Another section of the document asks whether the COP’s annual gathering of countries’ political leaders might be moved to another city. The COP30 presidency replied simply: “No”.
Governments – especially from the Global South but also European countries – have expressed concern that the scarcity and high cost of rooms for the November summit would exclude many delegates, especially from poorer countries.
At an emergency meeting two weeks ago, the COP bureau asked the Brazilians to come up with solutions to the accommodation challenges. Bureau member Richard Muyungi – a Tanzanian diplomat who chairs the African group of negotiators at the climate talks – told Climate Home at the time that some delegates were questioning why Brazil does not move the COP to a bigger city.
The Brazilian presidency is due to present their response at the next bureau meeting, which was originally scheduled for August 11 and then moved to August 14 before being postponed again. It is now expected to be held on August 20, 21 or 22, sources told Climate Home.
The Q&A document suggests that the Brazilian government will not take any major measures to reduce accommodation prices other than those already announced, as it says this is a matter for the market.
The last two COP summits in Baku and Dubai were attended by 56,000 and 83,000 people respectively. The COP presidency said it expects over 50,000 people at COP30 and “53,000 beds are mapped in Belém and its metropolitan region”, without specifying whether double beds count as one bed or two.
These beds include roughly 22,000 on Airbnb, 15,000 in hotels, 10,000 in “holiday homes through real estate companies” and 6,000 aboard two cruise ships, it added.
After weeks of delay, the COP30 presidency launched a public accommodation platform on August 1, with the cheapest rooms going for around $300 a night. Climate Home identified one room in a love motel advertised at nearly 30 times its normal price.
Cheaper rooms for some countries
As previously announced, 72 governments – classified as Least Developed Countries and Small Island Developing States – have been offered 15 individual rooms each priced at $100-200 a night. All other governments will be offered ten rooms each for prices ranging from $200 to $600 a night.
These rooms “are not intended to accommodate” countries’ leaders, the COP30 presidency says in the new document, adding that separate arrangements will be made for them and their entourages later this month.

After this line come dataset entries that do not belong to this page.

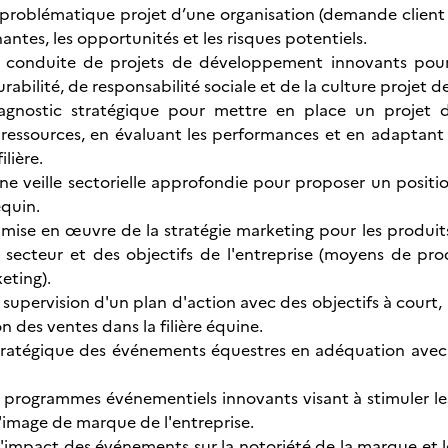
problématique projet d’une organisation (demande client e
nantes, les opportunités et les risques potentiels.
t conduite de projets de développement innovants pour l
rabilité, de responsabilité sociale et de la culture projet de
iagnostic stratégique pour mettre en place un projet
 ressources, en évaluant les performances et en adaptant l
ilière.
une veille sectorielle approfondie pour proposer un positio
équin.
 mise en œuvre de la stratégie marketing pour les produi
u secteur et des objectifs de l'entreprise (moyens de prod
eting).
upervision d'un plan d'action avec des objectifs à court, m
on des ventes dans la filière équine.
stratégique des événements équestres en adéquation avec 
 programmes événementiels innovants visant à stimuler les 
'image de marque de l'entreprise.
l'impact des événements sur la notoriété de la marque et 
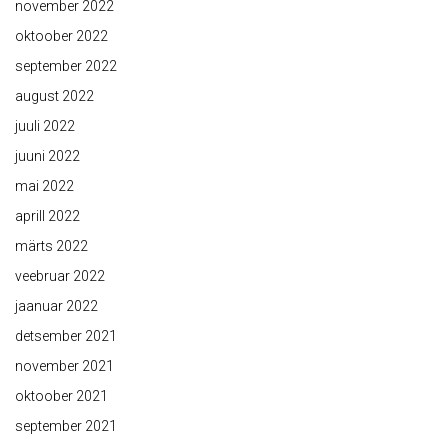
november 2022
oktoober 2022
september 2022
august 2022
juuli 2022
juuni 2022
mai 2022
aprill 2022
märts 2022
veebruar 2022
jaanuar 2022
detsember 2021
november 2021
oktoober 2021
september 2021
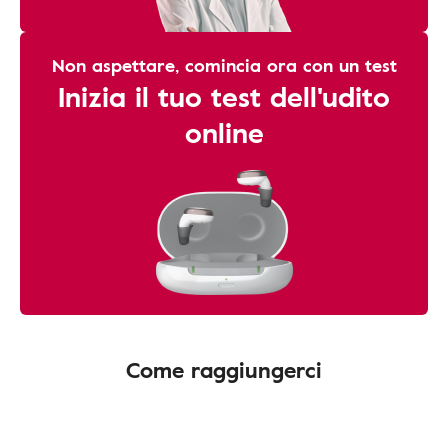
Non aspettare, comincia ora con un test
Inizia il tuo test dell'udito
online
Come raggiungerci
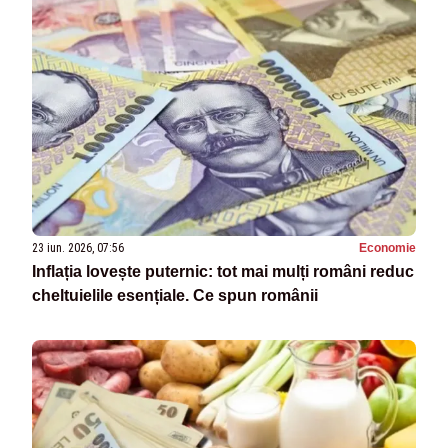
23 iun. 2026, 07:56
Economie
Inflația lovește puternic: tot mai mulți români reduc
cheltuielile esențiale. Ce spun românii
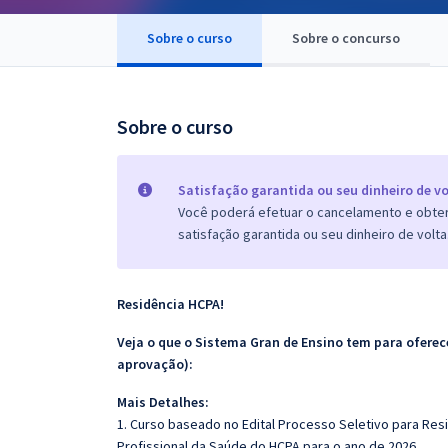
Pós
Sobre o curso
Sobre o concurso
Graduação
OAB
Sobre o curso
Mentorias
Satisfação garantida ou seu dinheiro de vo
Questões grátis
Você poderá efetuar o cancelamento e obter 
satisfação garantida ou seu dinheiro de volta
Conteúdo gratuito
Blog
Residência HCPA!
Aprovados
Veja o que o Sistema Gran de Ensino tem para ofer
aprovação):
Atendimento
Mais Detalhes:
1. Curso baseado no Edital Processo Seletivo para Res
Profissional da Saúde do HCPA para o ano de 2026.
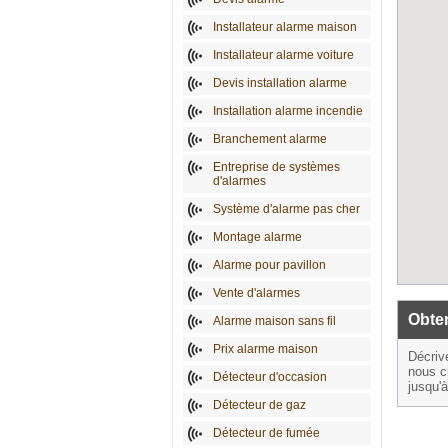
Installateur alarme maison
Installateur alarme voiture
Devis installation alarme
Installation alarme incendie
Branchement alarme
Entreprise de systèmes
d'alarmes
Système d'alarme pas cher
Montage alarme
Alarme pour pavillon
Vente d'alarmes
Obten
Alarme maison sans fil
Prix alarme maison
Décriv
nous c
Détecteur d'occasion
jusqu'
Détecteur de gaz
Détecteur de fumée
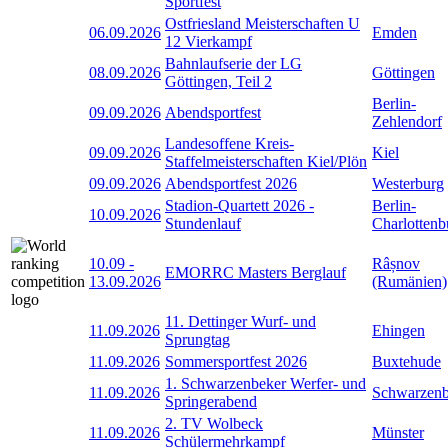
Sportfest
Ostfriesland Meisterschaften U
06.09.2026
Emden
12 Vierkampf
Bahnlaufserie der LG
08.09.2026
Göttingen
Göttingen, Teil 2
Berlin-
09.09.2026
Abendsportfest
Zehlendorf
Landesoffene Kreis-
09.09.2026
Kiel
Staffelmeisterschaften Kiel/Plön
09.09.2026
Abendsportfest 2026
Westerburg
Stadion-Quartett 2026 -
Berlin-
10.09.2026
Stundenlauf
Charlottenb
10.09
-
Râșnov
EMORRC Masters Berglauf
13.09.2026
(Rumänien)
11. Dettinger Wurf- und
11.09.2026
Ehingen
Sprungtag
11.09.2026
Sommersportfest 2026
Buxtehude
1. Schwarzenbeker Werfer- und
11.09.2026
Schwarzen
Springerabend
2. TV Wolbeck
11.09.2026
Münster
Schülermehrkampf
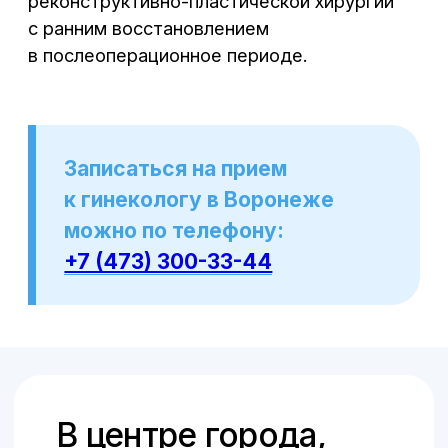
36/00327806
ПОЛИТИКА КОНФИДЕНЦИАЛЬНОСТИ
ПОЛЬЗОВАТЕЛЬСКОЕ СОГЛАШЕНИЕ
© ООО «Центральная клиника», 2018–
2026
© Создание сайта и продвижение –
SpaceMilk
, 2019–2026
© Создание авторских статей – Ксения
Вобликова, 2018–2026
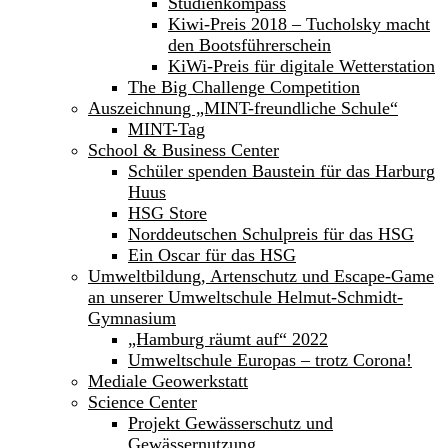
Studienkompass
Kiwi-Preis 2018 – Tucholsky macht
den Bootsführerschein
KiWi-Preis für digitale Wetterstation
The Big Challenge Competition
Auszeichnung „MINT-freundliche Schule“
MINT-Tag
School & Business Center
Schüler spenden Baustein für das Harburg
Huus
HSG Store
Norddeutschen Schulpreis für das HSG
Ein Oscar für das HSG
Umweltbildung, Artenschutz und Escape-Game
an unserer Umweltschule Helmut-Schmidt-
Gymnasium
„Hamburg räumt auf“ 2022
Umweltschule Europas – trotz Corona!
Mediale Geowerkstatt
Science Center
Projekt Gewässerschutz und
Gewässernutzung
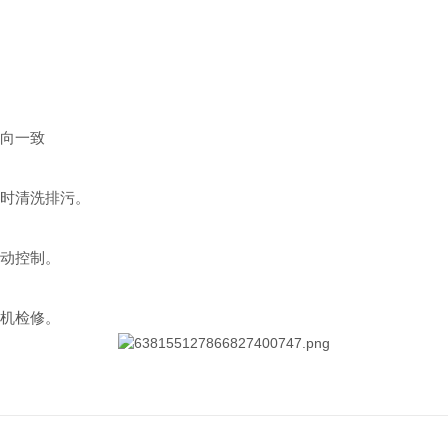
方向一致
时清洗排污。
动控制。
机检修。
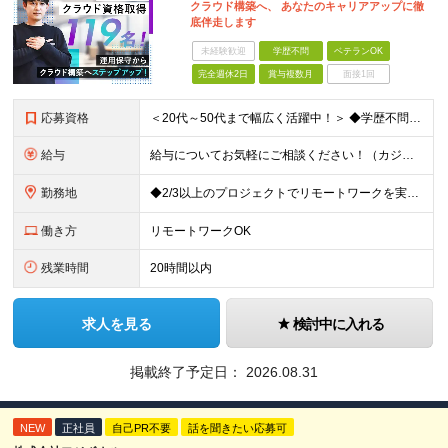
クラウド構築へ、 あなたのキャリアアップに徹
底伴走します
未経験歓迎
学歴不問
ベテランOK
完全週休2日
賞与複数月
面接1回
応募資格
＜20代～50代まで幅広く活躍中！＞ ◆学歴不問 ◆何らかのインフラ関連の実務経験 ★経験年数不問/運用監視レベルも歓迎 ＜こんな方は大歓迎！＞ ◎今の収入に不満がある ◎もっと上流の案件で活躍した
給与
給与についてお気軽にご相談ください！（カジュアル面談可能） 月給35万円～＋各種手当＋賞与2回 ※固定残業代は、時間外労働の有無に関わらず40時間分を87,500円～支給 ※超過分は別途支給 ※試用
勤務地
◆2/3以上のプロジェクトでリモートワークを実施中！ ≪自社拠点≫ ・東京本社／東京都千代田区丸の内二丁目6番1号 丸の内パークビルディング6階 ・関西支社／⼤阪府⼤阪市中央区安⼟町2-3-13 ⼤
働き方
リモートワークOK
残業時間
20時間以内
求人を見る
検討中に入れる
掲載終了予定日：
2026.08.31
NEW
正社員
自己PR不要
話を聞きたい応募可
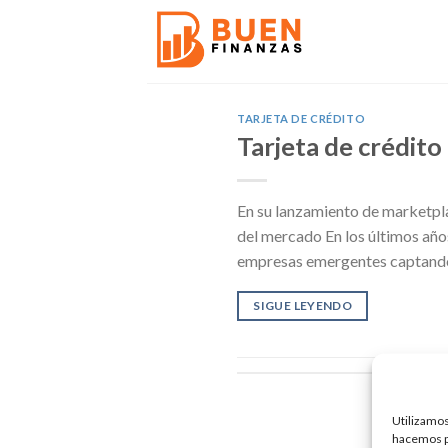
Skip
to
content
TARJETA DE CRÉDITO
Tarjeta de crédito
En su lanzamiento de marketpl
del mercado En los últimos año
empresas emergentes captando 
SIGUE LEYENDO
Utilizamos
hacemos pa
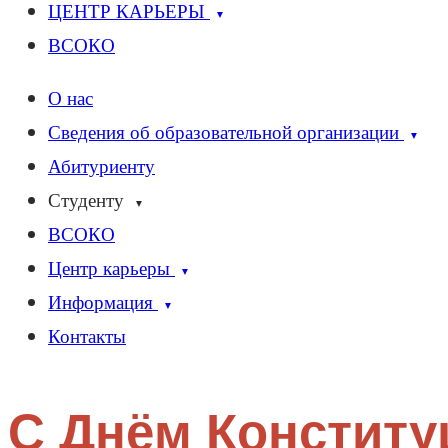
ЦЕНТР КАРЬЕРЫ
▼
ВСОКО
О нас
Сведения об образовательной организации
▼
Абитуриенту
Студенту
▼
ВСОКО
Центр карьеры
▼
Информация
▼
Контакты
С Днём Конститу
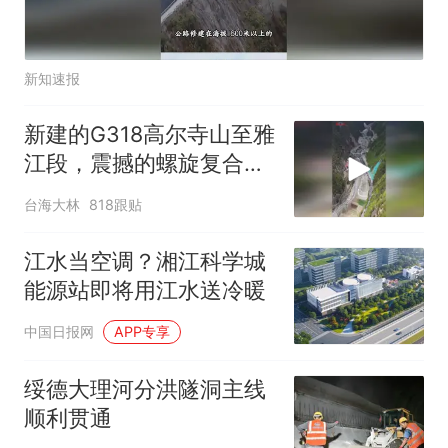
新知速报
新建的G318高尔寺山至雅
江段，震撼的螺旋复合高
架设计
台海大林
818跟贴
江水当空调？湘江科学城
能源站即将用江水送冷暖
中国日报网
APP专享
绥德大理河分洪隧洞主线
顺利贯通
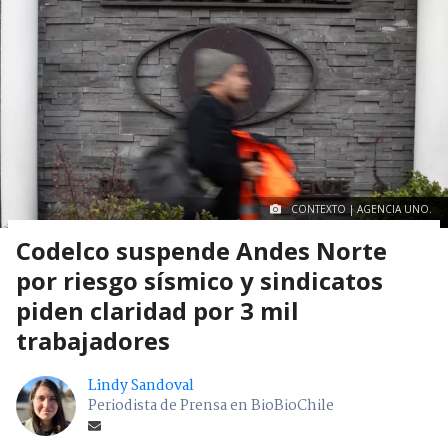
CONTEXTO | AGENCIA UNO.
Codelco suspende Andes Norte
por riesgo sísmico y sindicatos
piden claridad por 3 mil
trabajadores
Lindy Sandoval
Periodista de Prensa en BioBioChile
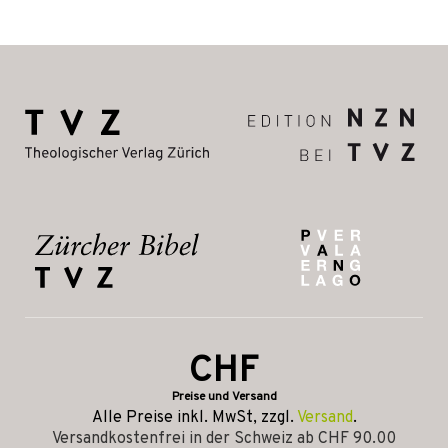
CHF
Preise und Versand
Alle Preise inkl. MwSt, zzgl.
Versand
.
Versandkostenfrei in der Schweiz ab CHF 90.00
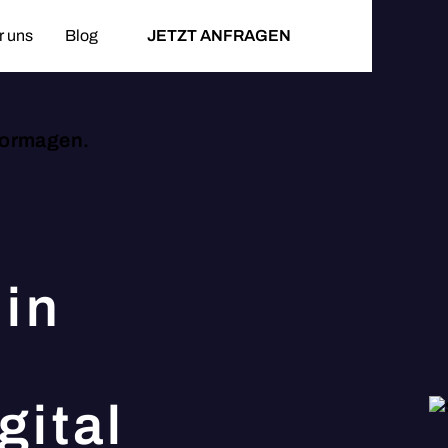
r uns
Blog
JETZT ANFRAGEN
 Dormagen.
in
gital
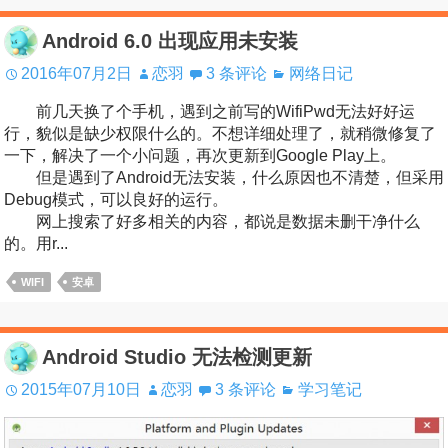
Android 6.0 出现应用未安装
2016年07月2日
恋羽
3 条评论
网络日记
前几天换了个手机，遇到之前写的WifiPwd无法好好运
行，貌似是缺少权限什么的。不想详细处理了，就稍微修复了
一下，解决了一个小问题，再次更新到Google Play上。
但是遇到了Android无法安装，什么原因也不清楚，但采用
Debug模式，可以良好的运行。
网上搜索了好多相关的内容，都说是数据未删干净什么
的。用r...
WIFI
安卓
Android Studio 无法检测更新
2015年07月10日
恋羽
3 条评论
学习笔记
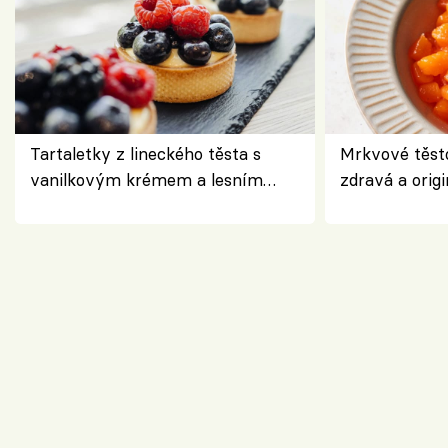
Tartaletky z lineckého těsta s
Mrkvové těst
vanilkovým krémem a lesním
zdravá a origi
ovocem podle Bread Society
klasiky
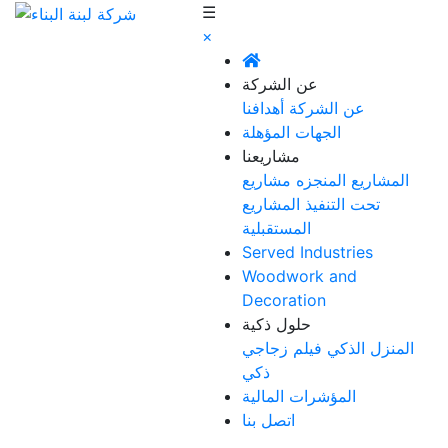
☰
×
عن الشركة
عن الشركة
أهدافنا
الجهات المؤهلة
مشاريعنا
المشاريع المنجزه
مشاريع
تحت التنفيذ
المشاريع
المستقبلية
Served Industries
Woodwork and
Decoration
حلول ذكية
المنزل الذكي
فيلم زجاجي
ذكي
المؤشرات المالية
اتصل بنا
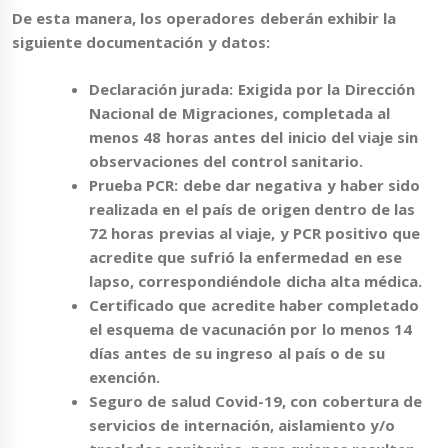
De esta manera, los operadores deberán exhibir la
siguiente documentación
y datos:
Declaración jurada:
Exigida por la Dirección
Nacional de Migraciones, completada al
menos 48 horas antes del inicio del viaje sin
observaciones del control sanitario.
Prueba PCR:
debe dar negativa y haber sido
realizada en el país de origen dentro de las
72 horas previas al viaje, y PCR positivo que
acredite que sufrió la enfermedad en ese
lapso, correspondiéndole dicha alta médica.
Certificado que acredite haber completado
el
esquema de vacunación
por lo menos 14
días antes de su ingreso al país o de su
exención.
Seguro de salud Covid-19
, con cobertura de
servicios de internación, aislamiento y/o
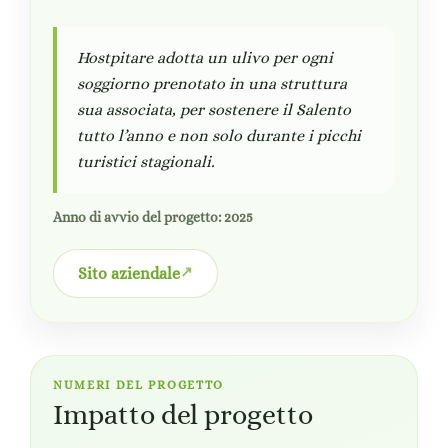
Hostpitare adotta un ulivo per ogni
soggiorno prenotato in una struttura
sua associata, per sostenere il Salento
tutto l’anno e non solo durante i picchi
turistici stagionali.
Anno di avvio del progetto: 2025
Sito aziendale
NUMERI DEL PROGETTO
Impatto del progetto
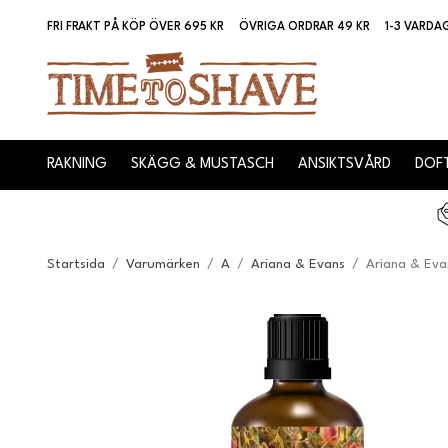
FRI FRAKT PÅ KÖP ÖVER 695 KR
ÖVRIGA ORDRAR 49 KR
1-3 VARDA
RAKNING
SKÄGG & MUSTASCH
ANSIKTSVÅRD
DOFT
Startsida
/
Varumärken
/
A
/
Ariana & Evans
/
Ariana & Eva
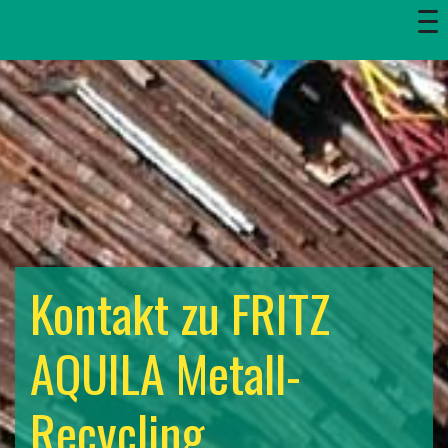
Kontakt zu FRITZ
AQUILA Metall-
Recycling.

In response to the bureau’s fears about the safety of delegates who will stay on on two cruise ships being brought in to host them at a nearby port, and as they commute back to their rooms late at night, the Brazilian government said police and private security will patrol the area, while two warships and smaller security vessels will be stationed on the river.
If rooms booked through the official COP30 online platform are not available or differ from what is advertised, the Brazilians say “immediate measures will be taken to offer another room similar to the one advertised”.
Questioned about the capacity of the Amazon city’s airport, the COP30 presidency says Belém International Airport has long-distance flights to and from Lisbon in Portugal and Fort Lauderdale and Miami in the US state of Florida – as well as to major Brazilian cities and neighbouring Guyana and Suriname.
It adds that Brazilian law does not allow the government to interfere with airlines’ pricing, but efforts have been made to increase the number of flights to and from Belém during the COP and to spread out demand to avoid expensive peaks. The airport has been improved, the document says, with an upgraded air conditioning system, modernised signage and infrastructure and expanded terminals and taxiways.
Unlike previous COPs, the leaders’ summit will be held before the main COP negotiations and accompanying side events start. This move was designed partly to flatten the peak in demand for accommodation.